Sridhar, what worries me is the difference between having a plan and having the resources to execute the plan.
When Gen. Schwartzkopf drew up the VII Corps' "Hail Mary" flanking maneuver in the Gulf War, it was a great plan. But what would have happened if while moving through Southern Iraq the VII Corps Commander suddenly placed a call to HQ and said, "uh...General...um...we seem to have run out of diesel fuel." That would have been a problem.
I was looking at some of the 5-year ratios on MU today and there's one ratio that looks really out of whack in comparison to the others - price-to-cash flow. Their 1995 price-to-cash flow high (from Baseline) was 19.4, that was before the DRAM meltdown. A current share price of about 48 1/2 puts them at 19.4 times cash flow. So their stock price is half of what it was in Sept. 1995, but if you use the price-to-cash flow ratio as a gauge (given that this is a very capital intensive business) the P-CF at the recent high of 50 is higher than it was when the company was "on top of the world" back in the Fall of '95.
Of the $500 million they just floated, you could argue that about $137 million already went to the A.S.M. Lithography order.

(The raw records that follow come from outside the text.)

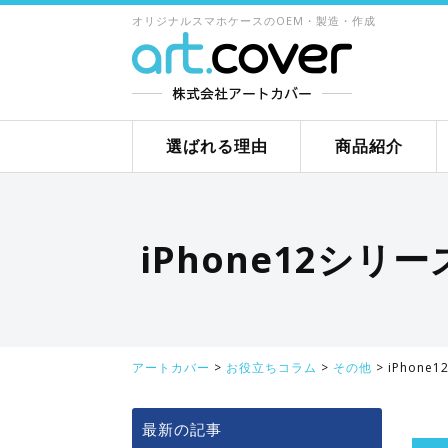
オリジナルスマホケースのOEM・製造・作成
選ばれる理由
商品紹介
iPhone12シ
アートカバー
>
お役立ちコラム
>
その他
>
iPhon
最新の記事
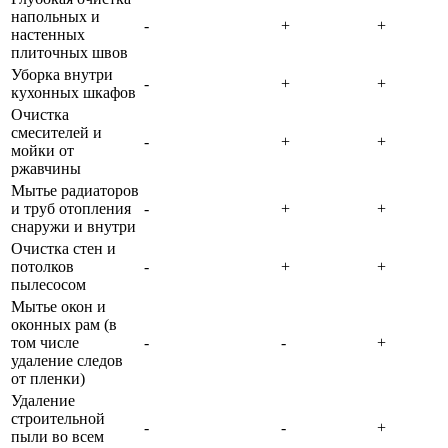
напольных и
-
+
+
настенных
плиточных швов
Уборка внутри
-
+
+
кухонных шкафов
Очистка
смесителей и
-
+
+
мойки от
ржавчины
Мытье радиаторов
и труб отопления
-
+
+
снаружи и внутри
Очистка стен и
потолков
-
+
+
пылесосом
Мытье окон и
оконных рам (в
том числе
-
-
+
удаление следов
от пленки)
Удаление
строительной
-
-
+
пыли во всем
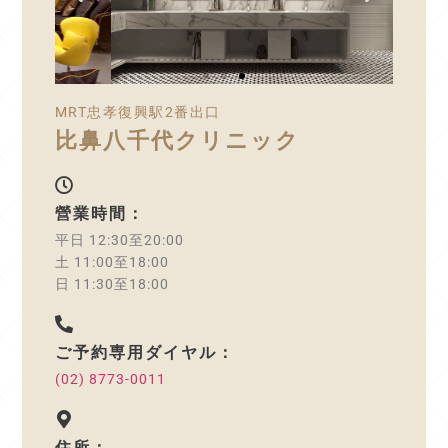
MRT忠孝復興駅2番出口
比鼻八千代クリニック
營業時間：
平日 12:30至20:00
土 11:00至18:00
日 11:30至18:00
ご予約専用ダイヤル：
(02) 8773-0011
住所：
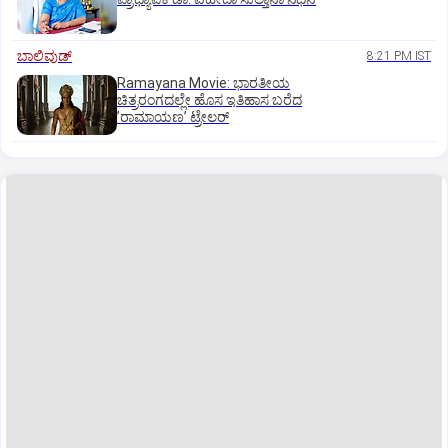
ಬಾಲಿವುಡ್‌
8:21 PM IST
Ramayana Movie: ಭಾರತೀಯ
ಚಿತ್ರರಂಗದಲ್ಲೇ ಹೊಸ ಇತಿಹಾಸ ಬರೆದ
ʼರಾಮಾಯಣʼ ಟ್ರೇಲರ್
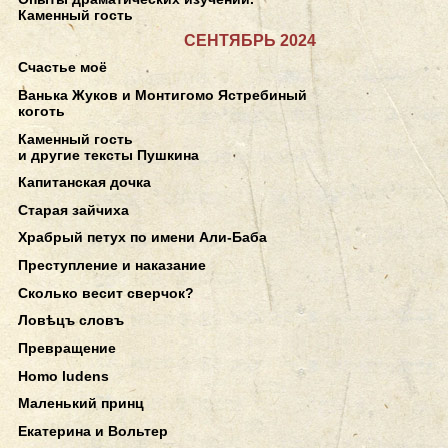
Каменный гость
СЕНТЯБРЬ 2024
Счастье моё
Ванька Жуков и Монтигомо Ястребиный
коготь
Каменный гость
и другие тексты Пушкина
Капитанская дочка
Старая зайчиха
Храбрый петух по имени Али-Баба
Преступление и наказание
Сколько весит сверчок?
Ловѣцъ словъ
Превращение
Homo ludens
Маленький принц
Екатерина и Вольтер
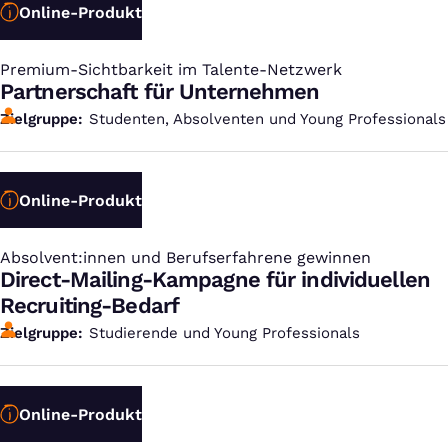
Online-Produkt
Premium-Sichtbarkeit im Talente-Netzwerk
:
Partnerschaft für Unternehmen
Zielgruppe
Studenten, Absolventen und Young Professionals
Online-Produkt
Absolvent:innen und Berufserfahrene gewinnen
:
Direct-Mailing-Kampagne für individuellen
Recruiting-Bedarf
Zielgruppe
Studierende und Young Professionals
Online-Produkt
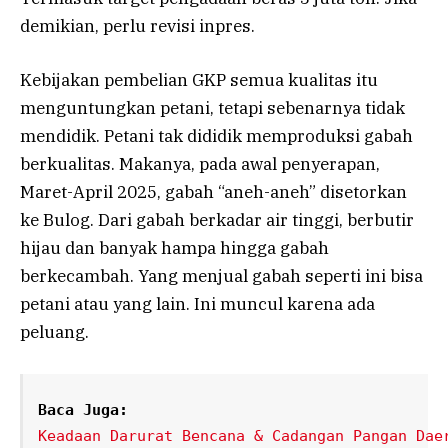
demikian, perlu revisi inpres.
Kebijakan pembelian GKP semua kualitas itu
menguntungkan petani, tetapi sebenarnya tidak
mendidik. Petani tak dididik memproduksi gabah
berkualitas. Makanya, pada awal penyerapan,
Maret-April 2025, gabah “aneh-aneh” disetorkan
ke Bulog. Dari gabah berkadar air tinggi, berbutir
hijau dan banyak hampa hingga gabah
berkecambah. Yang menjual gabah seperti ini bisa
petani atau yang lain. Ini muncul karena ada
peluang.
Baca Juga:
Keadaan Darurat Bencana & Cadangan Pangan Dae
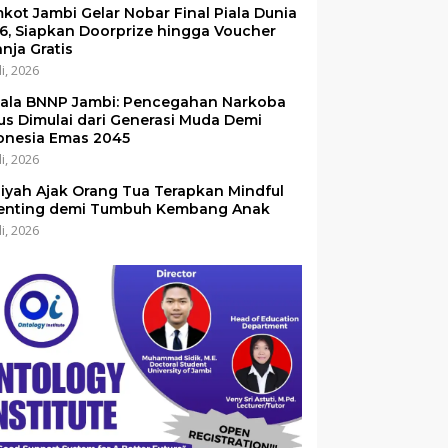
kot Jambi Gelar Nobar Final Piala Dunia
6, Siapkan Doorprize hingga Voucher
anja Gratis
li, 2026
ala BNNP Jambi: Pencegahan Narkoba
us Dimulai dari Generasi Muda Demi
onesia Emas 2045
li, 2026
iyah Ajak Orang Tua Terapkan Mindful
enting demi Tumbuh Kembang Anak
li, 2026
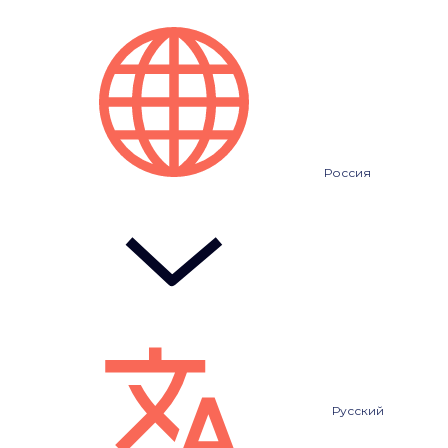
Россия
Русский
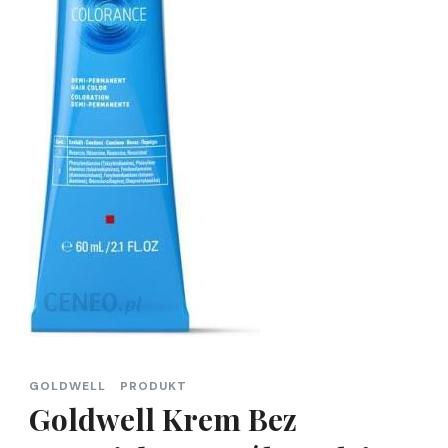
GOLDWELL
PRODUKT
Goldwell Krem Bez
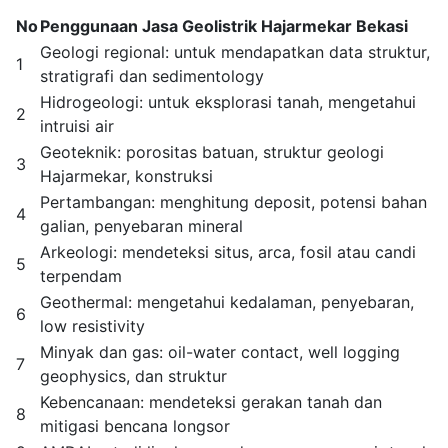
No
Penggunaan Jasa Geolistrik Hajarmekar Bekasi
Geologi regional: untuk mendapatkan data struktur,
1
stratigrafi dan sedimentology
Hidrogeologi: untuk eksplorasi tanah, mengetahui
2
intruisi air
Geoteknik: porositas batuan, struktur geologi
3
Hajarmekar, konstruksi
Pertambangan: menghitung deposit, potensi bahan
4
galian, penyebaran mineral
Arkeologi: mendeteksi situs, arca, fosil atau candi
5
terpendam
Geothermal: mengetahui kedalaman, penyebaran,
6
low resistivity
Minyak dan gas: oil-water contact, well logging
7
geophysics, dan struktur
Kebencanaan: mendeteksi gerakan tanah dan
8
mitigasi bencana longsor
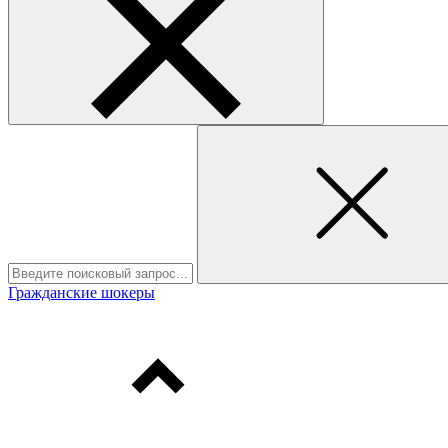
Гражданские шокеры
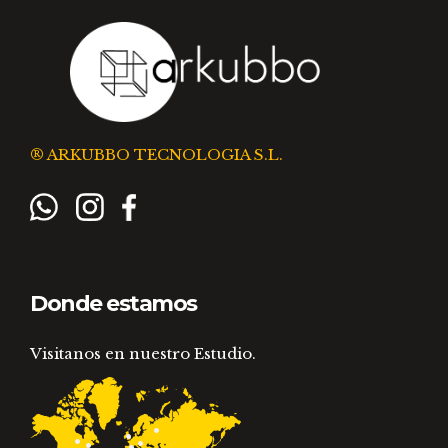
® ARKUBBO TECNOLOGIA S.L.
Donde estamos
Visitanos en nuestro Estudio.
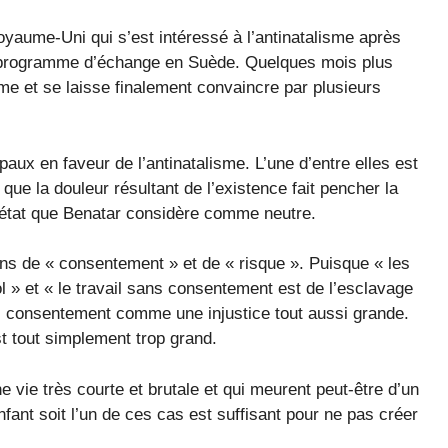
oyaume-Uni qui s’est intéressé à l’antinatalisme après
un programme d’échange en Suède. Quelques mois plus
sme et se laisse finalement convaincre par plusieurs
paux en faveur de l’antinatalisme. L’une d’entre elles est
 que la douleur résultant de l’existence fait pencher la
n état que Benatar considère comme neutre.
s de « consentement » et de « risque ». Puisque « les
 » et « le travail sans consentement est de l’esclavage
ns consentement comme une injustice tout aussi grande.
est tout simplement trop grand.
 vie très courte et brutale et qui meurent peut-être d’un
fant soit l’un de ces cas est suffisant pour ne pas créer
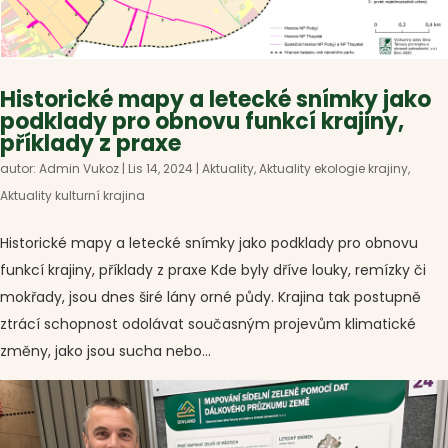
Historické mapy a letecké snímky jako
podklady pro obnovu funkcí krajiny,
příklady z praxe
autor:
Admin Vukoz
|
Lis 14, 2024
|
Aktuality
,
Aktuality ekologie krajiny
,
Aktuality kulturní krajina
Historické mapy a letecké snímky jako podklady pro obnovu
funkcí krajiny, příklady z praxe Kde byly dříve louky, remízky či
mokřady, jsou dnes širé lány orné půdy. Krajina tak postupně
ztrácí schopnost odolávat současným projevům klimatické
změny, jako jsou sucha nebo...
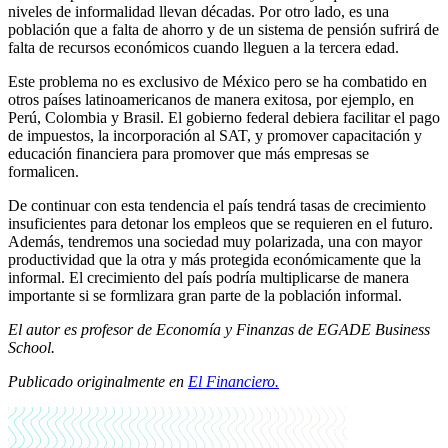
niveles de informalidad llevan décadas. Por otro lado, es una
población que a falta de ahorro y de un sistema de pensión sufrirá de
falta de recursos económicos cuando lleguen a la tercera edad.
Este problema no es exclusivo de México pero se ha combatido en
otros países latinoamericanos de manera exitosa, por ejemplo, en
Perú, Colombia y Brasil. El gobierno federal debiera facilitar el pago
de impuestos, la incorporación al SAT, y promover capacitación y
educación financiera para promover que más empresas se
formalicen.
De continuar con esta tendencia el país tendrá tasas de crecimiento
insuficientes para detonar los empleos que se requieren en el futuro.
Además, tendremos una sociedad muy polarizada, una con mayor
productividad que la otra y más protegida económicamente que la
informal. El crecimiento del país podría multiplicarse de manera
importante si se formlizara gran parte de la población informal.
El autor es profesor de Economía y Finanzas de EGADE Business
School.
Publicado originalmente en
El Financiero.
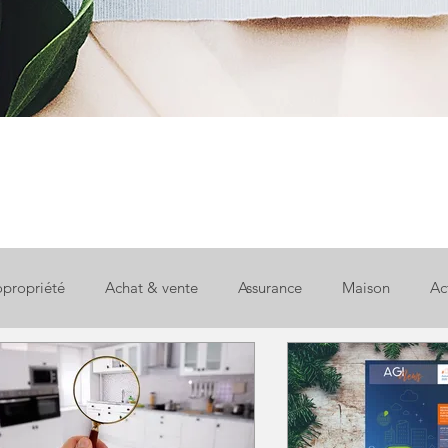
propriété
Achat & vente
Assurance
Maison
Ac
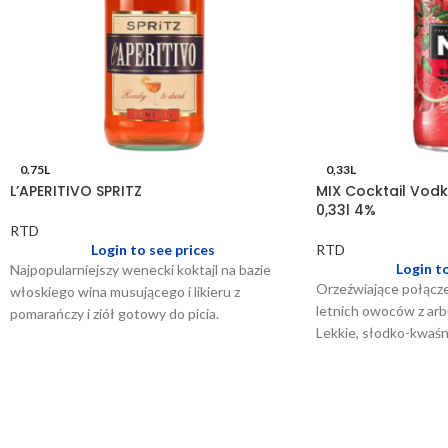
0.75L
0,33L
L’APERITIVO SPRITZ
MIX Cocktail Vod
0,33l 4%
RTD
Login to see prices
RTD
Login t
Najpopularniejszy wenecki koktajl na bazie
Orzeźwiające połącze
włoskiego wina musującego i likieru z
letnich owoców z arb
pomarańczy i ziół gotowy do picia.
Lekkie, słodko-kwaśne
będzie jeszcze przyje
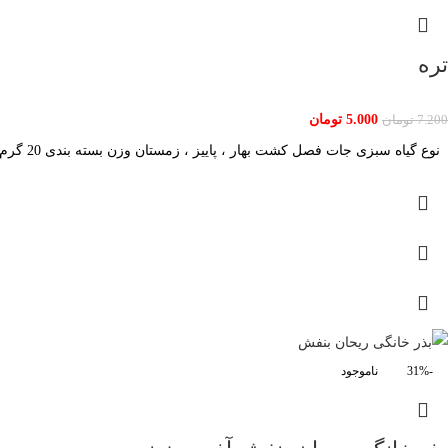
تره
5.000
تومان
7.200
تومان
نوع گیاه سبزی جات فصل کشت بهار ، پاییز ، زمستان وزن بسته بندی 20 گرم قوه نامیه 90
-31%
ناموجود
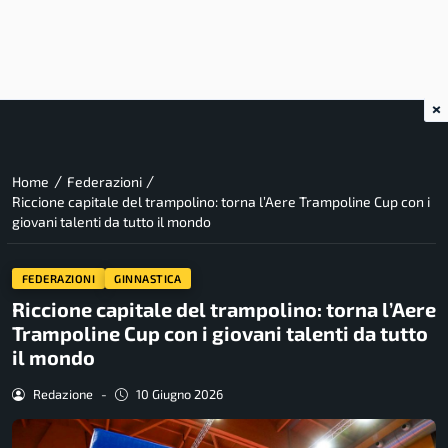
×
/
/
Home
Federazioni
Riccione capitale del trampolino: torna l’Aere Trampoline Cup con i
giovani talenti da tutto il mondo
FEDERAZIONI
GINNASTICA
Riccione capitale del trampolino: torna l’Aere
Trampoline Cup con i giovani talenti da tutto
il mondo
Redazione
-
10 Giugno 2026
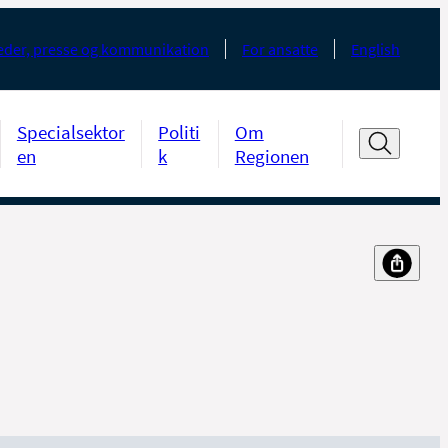
der, presse og kommunikation
For ansatte
English
Specialsektor
Politi
Om
en
k
Regionen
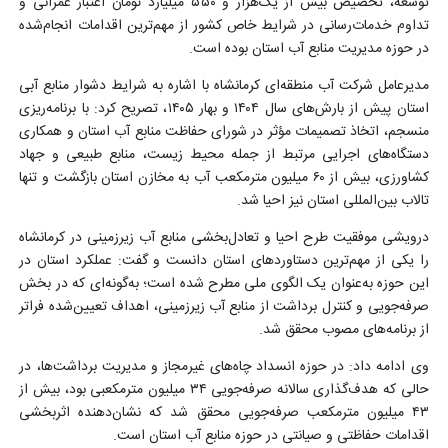
توسعه، تخصیص بیش از یک‌هزار و ۵۵۰ میلیارد تومان اعتبار عمرانی و
تداوم خدمات‌رسانی در شرایط خاص کشور از مهم‌ترین اقدامات انجام‌شده
در حوزه مدیریت منابع آب استان بوده است.
مدیرعامل شرکت آب منطقه‌ای کرمانشاه با اشاره به شرایط دشوار منابع آبی
استان پیش از بارش‌های سال ۱۴۰۴ و بهار ۱۴۰۵، تصریح کرد: با برنامه‌ریزی
منسجم، اتخاذ تصمیمات مؤثر در شورای حفاظت منابع آب استان و همکاری
دستگاه‌های اجرایی مرتبط از جمله محیط زیست، منابع طبیعی و جهاد
کشاورزی، بیش از ۶۰ میلیون مترمکعب آب به مخازن استان بازگشت و تنها
تالاب بین‌المللی استان نیز احیا شد.
درویشی موفقیت طرح احیا و تعادل‌بخشی منابع آب زیرزمینی در کرمانشاه
را یکی از مهم‌ترین دستاوردهای استان دانست و گفت: عملکرد استان در
این حوزه به‌عنوان یک الگوی ملی مطرح شده است؛ به‌گونه‌ای که در بخش
صرفه‌جویی و کنترل برداشت از منابع آب زیرزمینی، اهداف تعیین‌شده فراتر
از برنامه‌های مصوب محقق شد.
وی ادامه داد: در حوزه انسداد چاه‌های غیرمجاز و مدیریت برداشت‌ها، در
حالی که هدف‌گذاری سالانه صرفه‌جویی ۳۴ میلیون مترمکعبی بود، بیش از
۴۳ میلیون مترمکعب صرفه‌جویی محقق شد که نشان‌دهنده اثربخشی
اقدامات حفاظتی و صیانتی در حوزه منابع آب استان است.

The equipment won't exactly be delivered and running next month.
Their underwriters are so confident in their ability to meet their debt obligations that they worked a 2-year "no payment, no problem" clause into the offering.
Under the terms of the offering, if memory serves me correct, they can't issue more common so the only other alternatives appear to be either future debt or selling assets, the most prominent being MUEI.
I think KC looked at the cash flow numbers a while back on this thread. Back out the cash flow from MUEI and you're not exactly talking a "cash cow".
To execute their strategy, they need the resources. Some see the MU gas tank as half-full (possibily even overflowing) IMHO, it's closer to half-empty with a number of real gas-guzzling hurdles coming up.
Being "bearish", to me, doesn't mean rubbing one's hands in glee hoping for a company to go belly up. I don't want to see that happen. Somewhere underneath all the trading and analyst touts there are 11,000 real families whose lives are tied to the success of this company and they're counting on upper management to not only lay out the right strategy, but to make sure there's enough diesel in the tanks. My bearishness comes from my assumption that, given what I see laying ahead regarding their own internal needs and the DRAM market over the next several quarters, the needle will swing closer to empty than full and the stock price will reflect that. Obviously, I could very well be wrong.